If you can read that script, you already know that it’s a visual disaster with identical fonts and broken letters; and that’s on a good day. If you can’t, we’re sorry, it’s not our fault it looks so bad.
With the ubiquitous Flash player available – and almost the only option to consider when creating interactive campaigns – Arabic is struggling to survive.
Adobe’s Flash CS4 claims that it supports unicode. This should theoretically mean that all scripts are supported. Not!
This does not stand true for one and only one main language: Arabic (including Urdu & Farsi). And that’s for two main reasons:
- Arabic is one of the few languages today that is written right-to-left which, when mixed with Latin in the same context, creates several issues of wrapping, punctuation, and word order as they come into play with the beautiful lack of bidirectional support that Flash does not understand.
- Arabic is also one of the last standing languages that heavily relies on glyphs and characters that change their shape depending on their context and position within a word/sentence. When Arabic fonts are embedded within Flash, the player stops relying on the operating system to render the type and all hell breaks loose!
If you’re not an Arabic speaker, you’re probably confused by now, so here’s how Arabic works.

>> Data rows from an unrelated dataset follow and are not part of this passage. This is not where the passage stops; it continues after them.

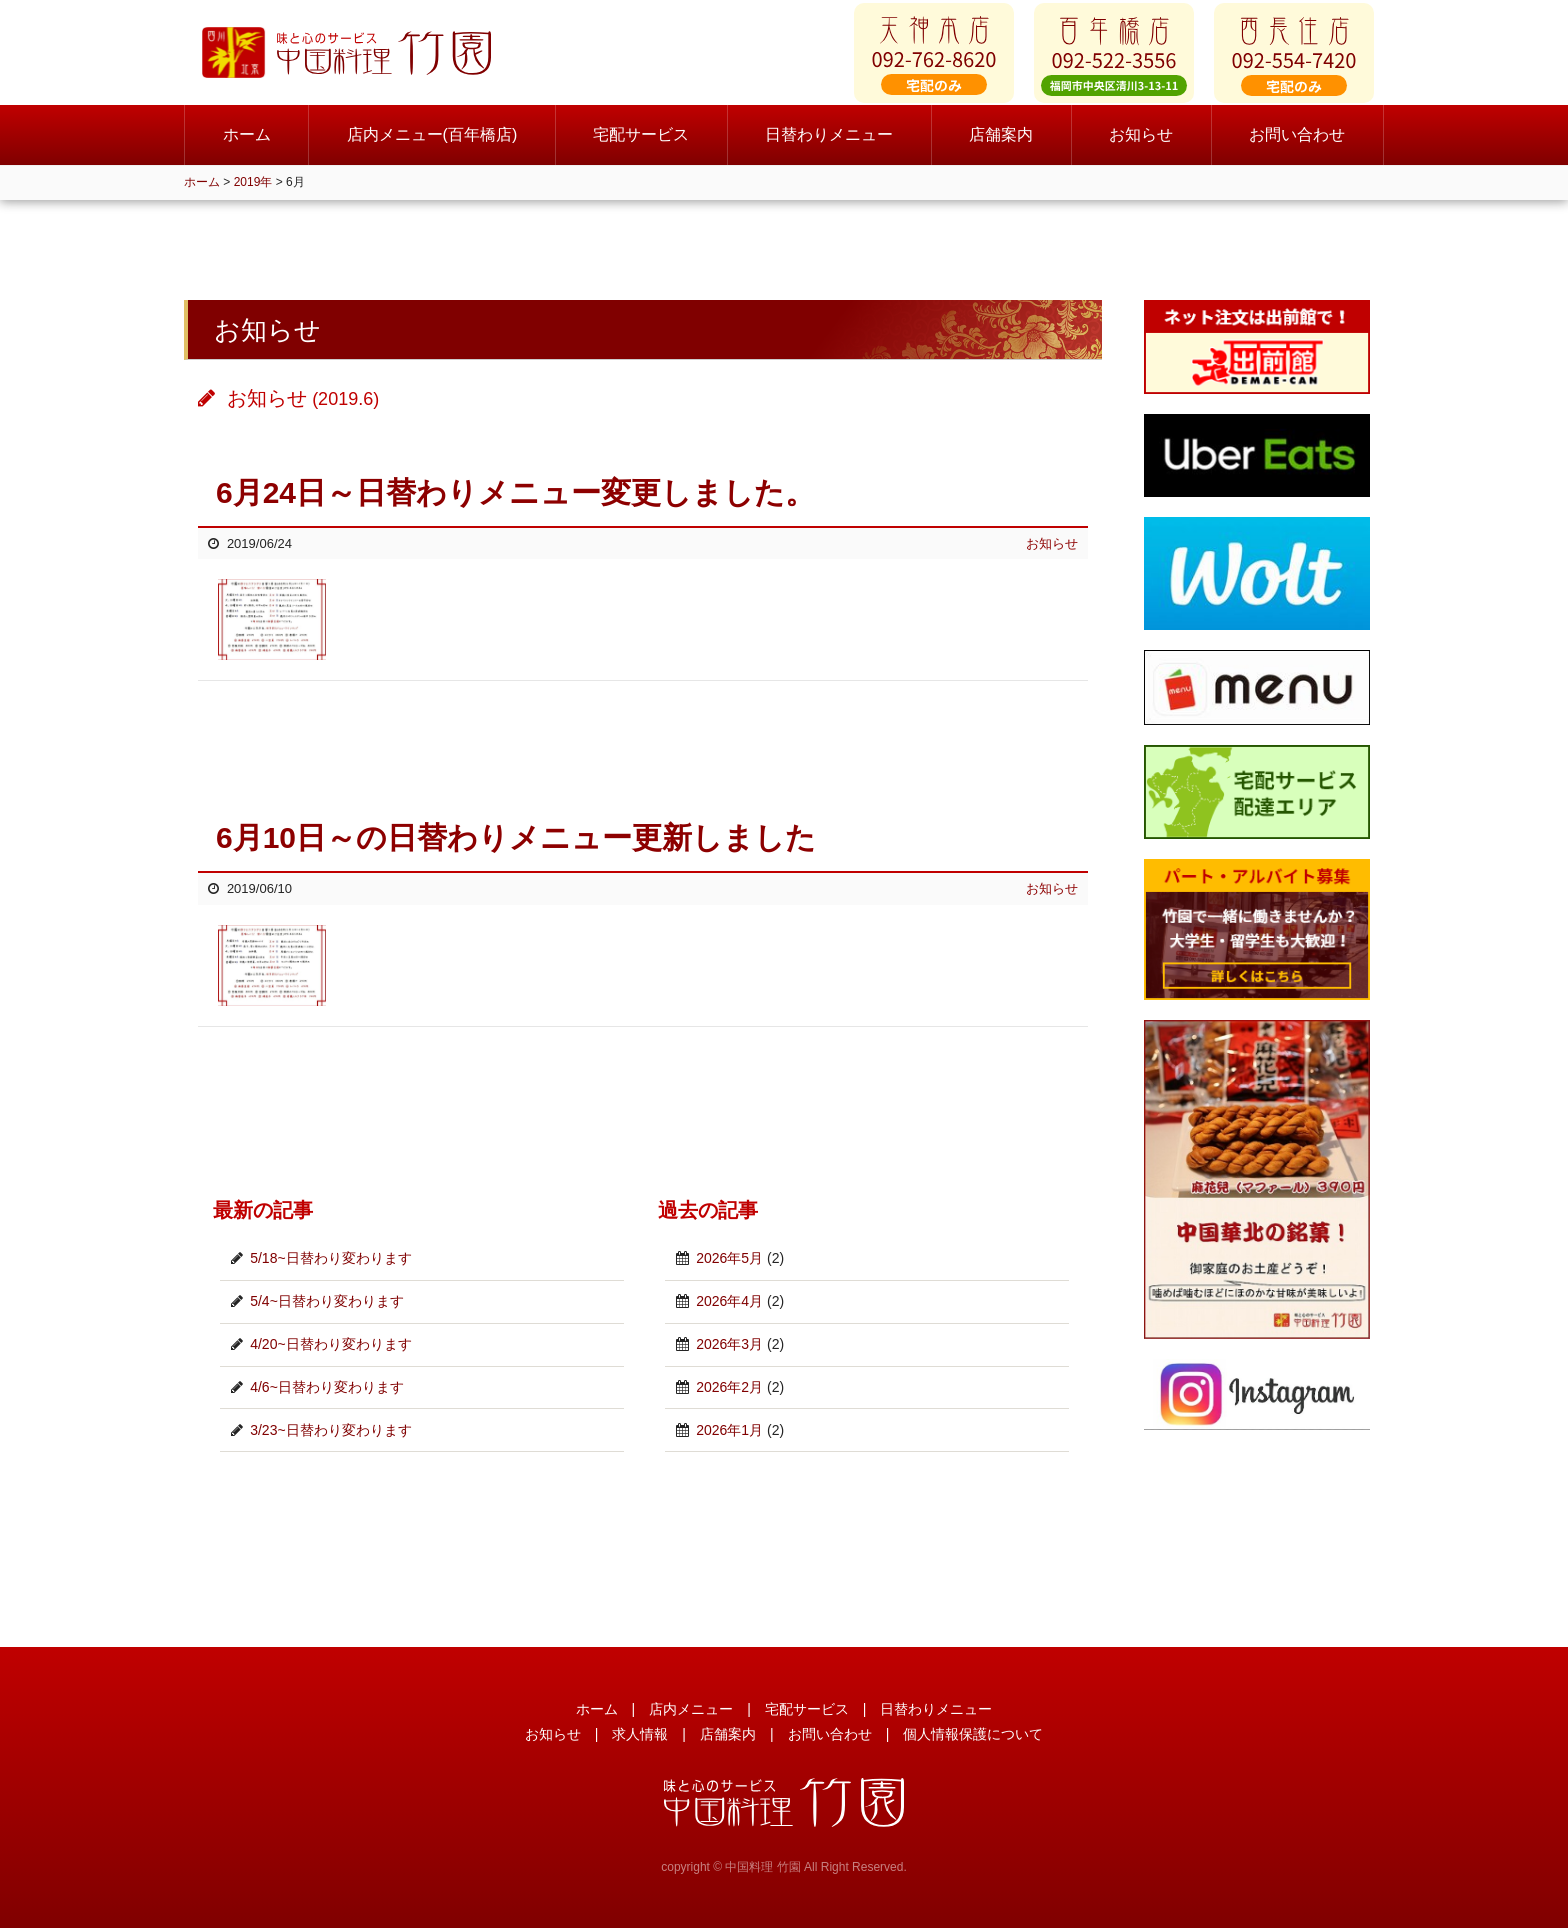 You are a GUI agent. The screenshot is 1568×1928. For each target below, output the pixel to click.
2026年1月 (729, 1430)
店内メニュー (691, 1709)
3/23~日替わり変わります (330, 1430)
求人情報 (640, 1734)
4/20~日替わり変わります (330, 1344)
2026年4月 (729, 1301)
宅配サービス (641, 149)
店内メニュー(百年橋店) (432, 149)
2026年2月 (729, 1387)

The Arabic alphabet has a unique difference from all other alphabets and writing systems in one main characteristic: the letters change in form based on their context in the word. Although the letter c looks exactly the same in the words cat, act and tac, this is not the case in Arabic. While the alphabet is 29 letters, the majority of those characters have 4 different shapes: Initial form, middle form, final form and isolated form.
The initial form refers to the form of a letter at the beginning of the word. Middle is the form of a letter in the middle of a word and final is at the end of the word. The example on the right shows the same letter in its four forms.

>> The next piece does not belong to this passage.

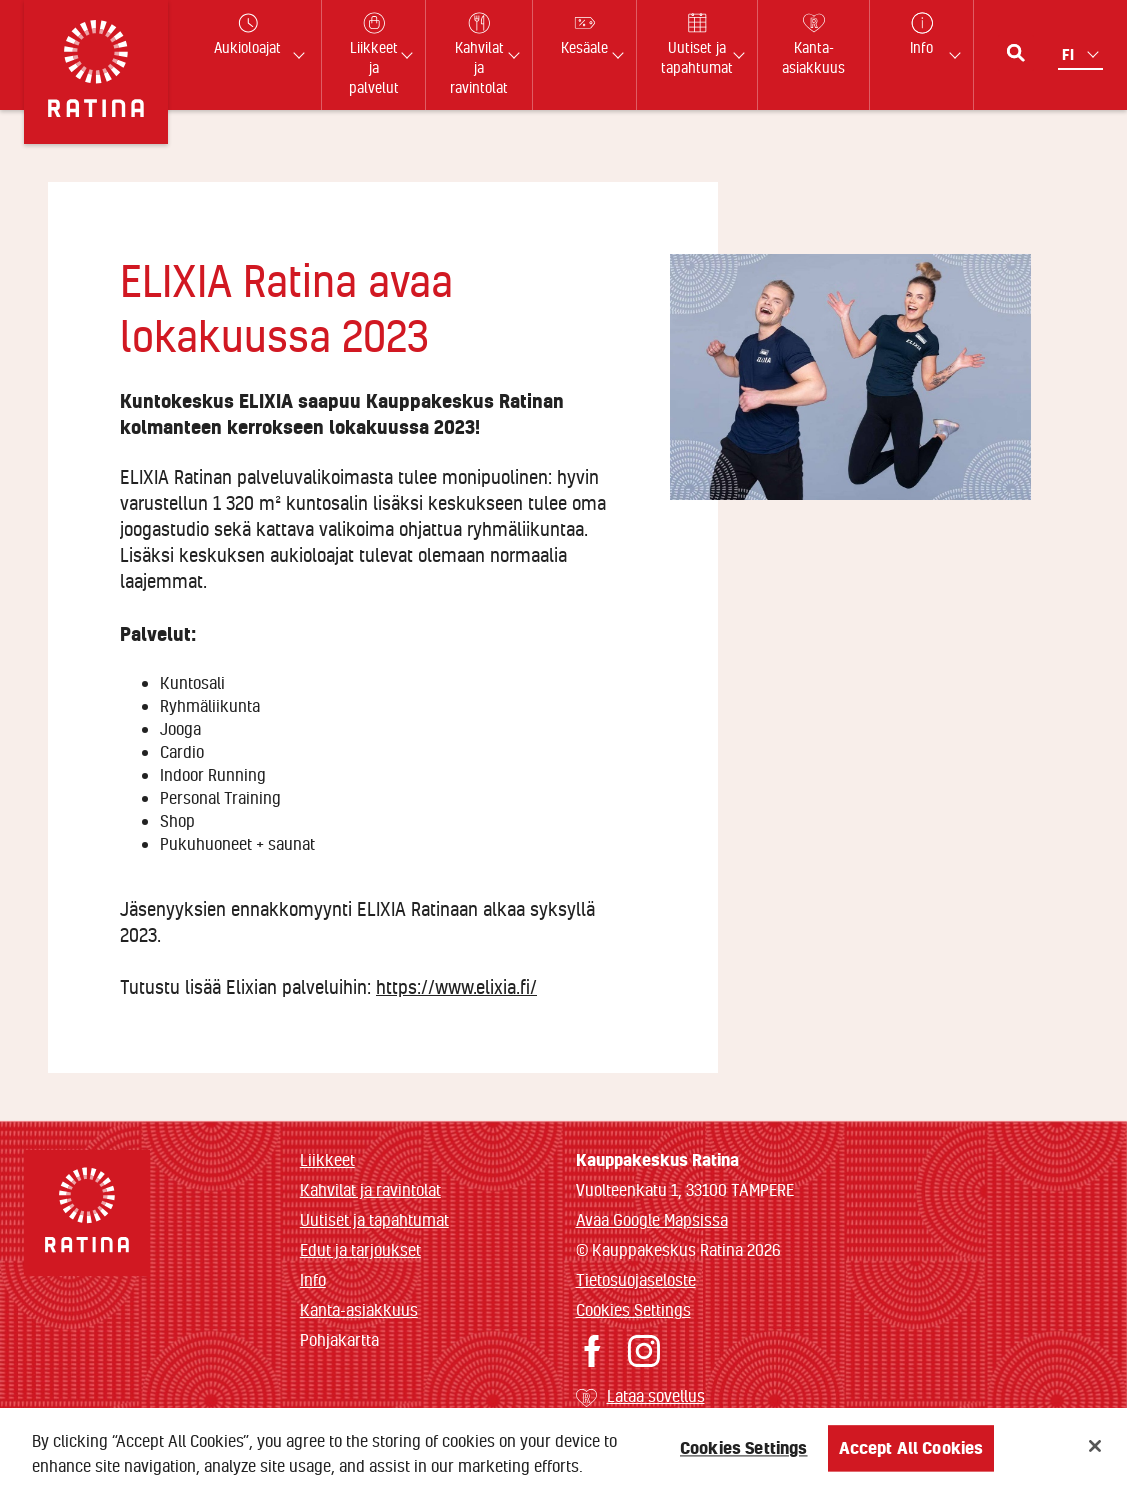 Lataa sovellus (656, 1395)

Once Arabic is embedded in Flash, the letter-forms break and are rendered in their isolated form without any bidirectional support. Below is an example of how the Arabic appears in Flash compared to how it should appear:
The above shows how once Latin characters are introduced into the equation, Flash fails at rendering Arabic in the right order if the Unicode Arabic is embedded.
The issues mentioned above are briefly mentioned in the Adobe Knowledge Base with no practical solution from Adobe until now. This is Flash 10! Come on! Ten versions and you guys are still oblivious?!
There are several non-Adobe workarounds to resolve these issues, all of which require spinning in a circle while touching your nose. Let’s hope Adobe fixes it in their next release before somebody gets really dizzy.